> **Exercise instructions**: Nothing but the pictures may be left out. Restate the rest of the entries word for word.

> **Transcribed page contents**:
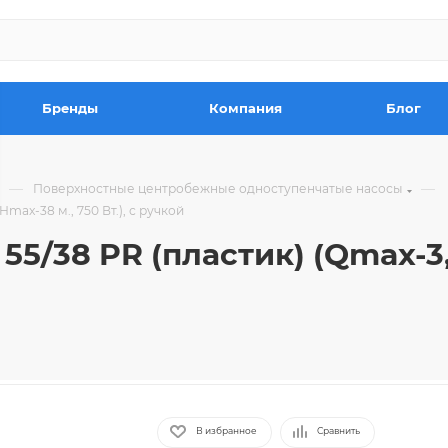
Бренды
Компания
Блог
—
—
Поверхностные центробежные одноступенчатые насосы
max-38 м., 750 Вт.), с ручкой
5/38 PR (пластик) (Qmax-3,
В избранное
Сравнить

> **Answer section**:
Бренды
Компания
Блог
—
—
Поверхностные центробежные одноступенчатые насосы
max-38 м., 750 Вт.), с ручкой
5/38 PR (пластик) (Qmax-3,
В избранное
Сравнить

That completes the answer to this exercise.